Daha 12 yaşında var ya da yokum. O dönemler Kırşehir’de yengemde kalıyorum. Neden yengemde olduğumun sebebini yazarsam tüm toplumun gelmiş ve geçmişine gitmem ve sövmem gerekeceği için sadece yaşadığım yerden başlamak istedim.
Sabahları okula gidiyor, okul çıkışı yengeme yardımcı oluyorum. Kendim de çocuğum aslında ama artık ne kadar olursa.
Bir gün okuldan erken çıkmışım, madem öğretmen yok o sürede çocuk bakmak yerine çocuklarla oynamak daha güzel geldiği için birkaç arkadaş dalmışız Bağbaşı Mahallesi’nin bizim görülmeyeceğimiz sokaklarına…
Şehir büyük mahalle küçük. Mahallenin sevilen teyzelerinden Ayşe teyzenin tavuğu çalınmış. ‘Gitti Safinaz’ diye ortalarda dolanıp duruyor. Oyun oynadığımız yerin etrafında dört dönüyor bir feryat figan.
Ayşe teyzenin sokak sokak gezip ağlamasına dayanamayan bir komşusu tüm hırsızları eliyle koymuş gibi bulan bir hocadan bahsediyor. Canım Ayşe teyze elleriyle büyüttüğü civciv Safinaz’ın tam mürüvvetini görecekken kaybetmenin acısından olsa gerek, hoca fikrine hemen ikna olmuş olmalı ki hocanın isteklerini yerine getirmek için kolları sıvamış. Hoca da öyle böyle değil, isteklerin hepsi bir tarafa, renkli gözlü sarışın bir kız çocuğu getirmelerini istiyor. Suya bakınca daha net görecekmiş, bunun da altını çiziyor elbette. Tavuğu kaybolan, kendi tabiriyle çalınan Ayşe teyze hocanın istediği çocuğu bulmak için düşmüş bizim oyun alanlarımızın içine. Her çocuğu şöyle bir süzüp, sonra gözlerine bakıyor.
Çok aramadılar diye hatırlıyorum. Bir komşu teyze gelip kolumdan tutuverdi. ‘Sen Züleyha’nın yeğenisin değil mi?’ diye sordu önce. ‘Evet’ yanıtını alınca önce bir duraksadı, Halam sanırım sadece bizim ailenin değil, mahallenin de muhtarı olsa gerek ki durumu anlatıp ricacı oldular adeta. Mahallenin ton ton teyzesinin Safinaz’ı kaybolmuş ve bir tek ben bulabilirmişim. Çocuk aklının verdiği sorgusuzlukla sorgulamadan takıldım peşlerine. Birkaç mahalle ötede olan hocaya gitmek için bir arabaya bindik.
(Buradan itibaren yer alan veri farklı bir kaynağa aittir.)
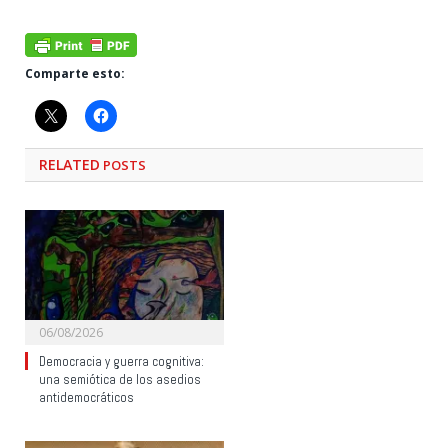
Comparte esto:
RELATED
POSTS
06/08/2026
Democracia y guerra cognitiva:
una semiótica de los asedios
antidemocráticos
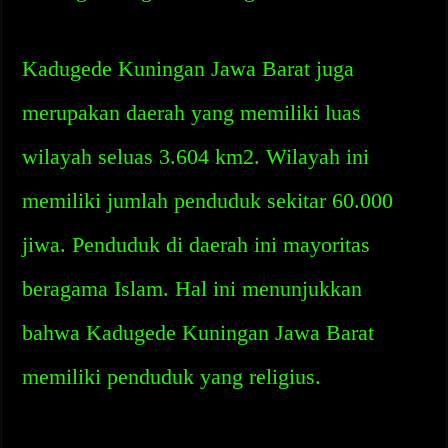
Kadugede Kuningan Jawa Barat juga
merupakan daerah yang memiliki luas
wilayah seluas 3.604 km2. Wilayah ini
memiliki jumlah penduduk sekitar 60.000
jiwa. Penduduk di daerah ini mayoritas
beragama Islam. Hal ini menunjukkan
bahwa Kadugede Kuningan Jawa Barat
memiliki penduduk yang religius.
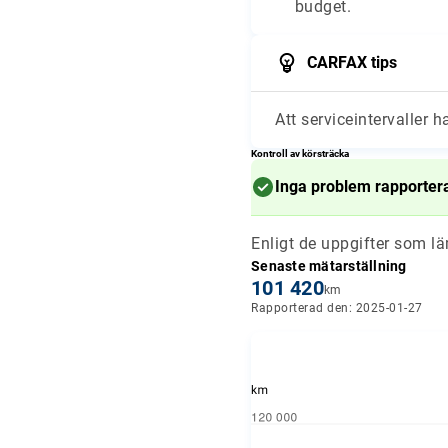
budget.
CARFAX tips
Att serviceintervaller h
Kontroll av körsträcka
Inga problem rapporter
Enligt de uppgifter som l
Senaste mätarställning
101 420
km
Rapporterad den: 2025-01-27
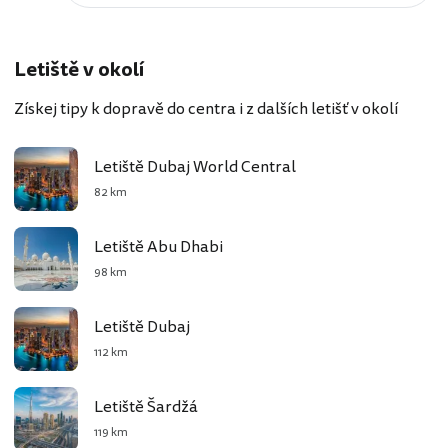
Letiště v okolí
Získej tipy k dopravě do centra i z dalších letišť v okolí
Letiště Dubaj World Central
82 km
Letiště Abu Dhabi
98 km
Letiště Dubaj
112 km
Letiště Šardžá
119 km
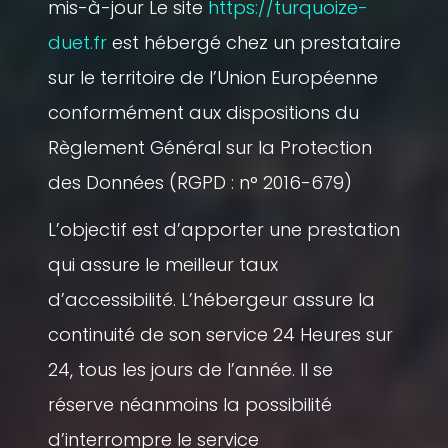
mis-à-jour Le site
https://turquoize-
duet.fr
est hébergé chez un prestataire
sur le territoire de l’Union Européenne
conformément aux dispositions du
Règlement Général sur la Protection
des Données (RGPD : n° 2016-679)
L’objectif est d’apporter une prestation
qui assure le meilleur taux
d’accessibilité. L’hébergeur assure la
continuité de son service 24 Heures sur
24, tous les jours de l’année. Il se
réserve néanmoins la possibilité
d’interrompre le service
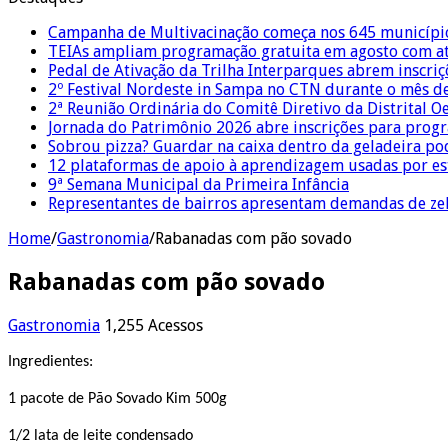
Campanha de Multivacinação começa nos 645 municípi
TEIAs ampliam programação gratuita em agosto com ati
Pedal de Ativação da Trilha Interparques abrem inscriç
2º Festival Nordeste in Sampa no CTN durante o mês d
2ª Reunião Ordinária do Comitê Diretivo da Distrital O
Jornada do Patrimônio 2026 abre inscrições para prog
Sobrou pizza? Guardar na caixa dentro da geladeira pode
12 plataformas de apoio à aprendizagem usadas por es
9ª Semana Municipal da Primeira Infância
Representantes de bairros apresentam demandas de zel
Home
/
Gastronomia
/
Rabanadas com pão sovado
Rabanadas com pão sovado
Gastronomia
1,255 Acessos
Ingredientes:
1 pacote de Pão Sovado Kim 500g
1/2 lata de leite condensado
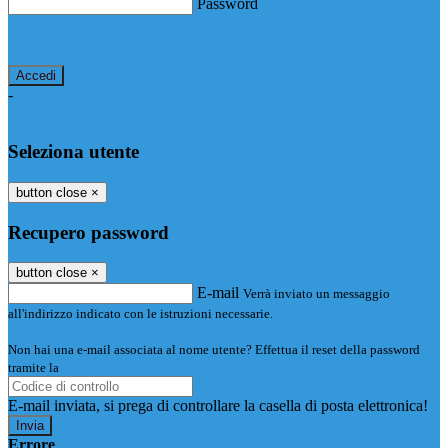
Password
Password dimenticata?
-
Entra con SPID
Entra con CIE
Seleziona utente
button close
×
Recupero password
button close
×
E-mail
Verrà inviato un messaggio
all'indirizzo indicato con le istruzioni necessarie.
Non hai una e-mail associata al nome utente? Effettua il reset della password
tramite la
Login Spaggiari
E-mail inviata, si prega di controllare la casella di posta elettronica!
Errore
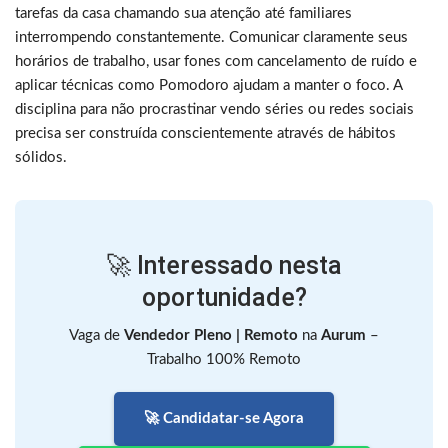
tarefas da casa chamando sua atenção até familiares
interrompendo constantemente. Comunicar claramente seus
horários de trabalho, usar fones com cancelamento de ruído e
aplicar técnicas como Pomodoro ajudam a manter o foco. A
disciplina para não procrastinar vendo séries ou redes sociais
precisa ser construída conscientemente através de hábitos
sólidos.
🚀 Interessado nesta
oportunidade?
Vaga de
Vendedor Pleno | Remoto
na
Aurum
–
Trabalho 100% Remoto
🚀 Candidatar-se Agora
Yanımda mahalleden iki teyzenin olmasının verdiği güven mi yoksa çocuk cesareti mi bilmiyorum. Hiç korkmadım.
Mahalleden biraz uzaklaşınca içimi korku sarmadı desem yalan olur. Hani başıma bir şey gelir falan diye değil de bizim ailenin muhtarı(halama) haber vermediğim için inceden bir ürperdim. Halam diye yumuşatarak yazdığıma bakmayın efenim. İnsanı dövmeden kendine getirebilen, minik bir bakışıyla hayatının en büyük fırçasını yediğini hissettiren pişmaniyemsi bir kadın. Fırçasını bir yiyen bir de yemeyen pişman. Yol uzadıkça ben kısaldım. Olmayan boyumun yarısını döktüm aracın kirli paspasına. Sonunda vardık ünlü hocanın evine.
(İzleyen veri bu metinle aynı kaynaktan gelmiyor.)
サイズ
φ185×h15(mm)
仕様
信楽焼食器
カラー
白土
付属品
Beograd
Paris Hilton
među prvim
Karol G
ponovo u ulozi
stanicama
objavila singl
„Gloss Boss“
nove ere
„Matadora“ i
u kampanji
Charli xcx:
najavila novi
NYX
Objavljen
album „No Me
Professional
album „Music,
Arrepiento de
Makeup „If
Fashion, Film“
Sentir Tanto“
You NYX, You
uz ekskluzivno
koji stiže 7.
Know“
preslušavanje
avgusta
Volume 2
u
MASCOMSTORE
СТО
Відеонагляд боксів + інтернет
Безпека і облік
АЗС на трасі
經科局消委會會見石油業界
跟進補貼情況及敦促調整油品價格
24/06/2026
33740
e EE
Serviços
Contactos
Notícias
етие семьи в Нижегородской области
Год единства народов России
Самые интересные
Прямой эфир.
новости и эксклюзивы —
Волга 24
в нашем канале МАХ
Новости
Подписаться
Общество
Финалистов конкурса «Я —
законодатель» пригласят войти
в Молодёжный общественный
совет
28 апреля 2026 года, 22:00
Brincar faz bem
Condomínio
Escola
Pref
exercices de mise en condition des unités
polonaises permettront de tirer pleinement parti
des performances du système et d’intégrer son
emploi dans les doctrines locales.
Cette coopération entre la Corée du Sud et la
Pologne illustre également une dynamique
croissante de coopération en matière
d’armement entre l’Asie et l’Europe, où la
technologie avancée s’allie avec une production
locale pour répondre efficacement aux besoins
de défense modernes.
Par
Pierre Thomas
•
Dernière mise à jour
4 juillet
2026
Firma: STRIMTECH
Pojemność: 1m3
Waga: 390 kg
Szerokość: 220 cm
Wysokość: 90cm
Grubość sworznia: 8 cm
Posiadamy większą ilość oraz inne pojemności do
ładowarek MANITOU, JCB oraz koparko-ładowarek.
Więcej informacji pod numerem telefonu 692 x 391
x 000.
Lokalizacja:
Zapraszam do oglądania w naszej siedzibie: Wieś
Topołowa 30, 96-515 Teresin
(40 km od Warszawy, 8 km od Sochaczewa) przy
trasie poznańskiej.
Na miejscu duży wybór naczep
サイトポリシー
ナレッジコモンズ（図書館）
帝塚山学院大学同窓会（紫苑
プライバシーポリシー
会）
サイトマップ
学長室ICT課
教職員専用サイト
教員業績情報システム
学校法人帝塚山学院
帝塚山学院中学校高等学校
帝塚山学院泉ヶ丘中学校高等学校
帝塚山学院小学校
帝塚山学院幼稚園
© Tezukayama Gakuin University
Hatırımda kalan, orta yaş üzeri bir amca tesbih çekerek girdi içeriye. Safinaz’ın kaçış hikayesi biz gelmeden anlatılmış olmalı ki, hoca ağabey çenemin altından tutup kafamı yukarıya doğru kaldırdı. Göz rengimi kontrol ettikten sonra maşallah deyip, yamacında bekleyen yüzü yaşmakla kapalı olan kadına dönüp bir tas su istedi. Kadın perde ile kapatılmış aralıktan içeriye girip bir tas su alıp döndü.
Hoca efendi işinin ehli, dizinin altına koyduğu bez parçasını alıp içinden birkaç ot falan çıkarıp su dolu tasın içine attı. Sonra bana dönüp ismimi sordu. İşaret parmağı ile suyu şöyle bir alt üst edip bana döndü. ‘Bak bakayım Selda kızım suyun içinde ne görüyorsun’. Suyun içinde göreceğim şeyin heyecanı ile baktım. Su, suyun içine attığı birkaç ot parçası dışında bir şey yok. Yüzüne baktım ve ’su görüyorum amca’ dedim. Hoca amca bir sağına bir soruna şöyle bir kıpraşıp, dizinin altında olan bez parçasından başka şeyler çıkarıp yine suyun içine attı. Ellerini açtı, bir suya bir bana okudu üfledi. Gözlerini kapatıp soruyu bir daha tekrarladı ’Selda kızım bir daha bak, ne görüyorsun’. Hoca ile aramızda ki bu diyalog dört defa falan tekrarlandı.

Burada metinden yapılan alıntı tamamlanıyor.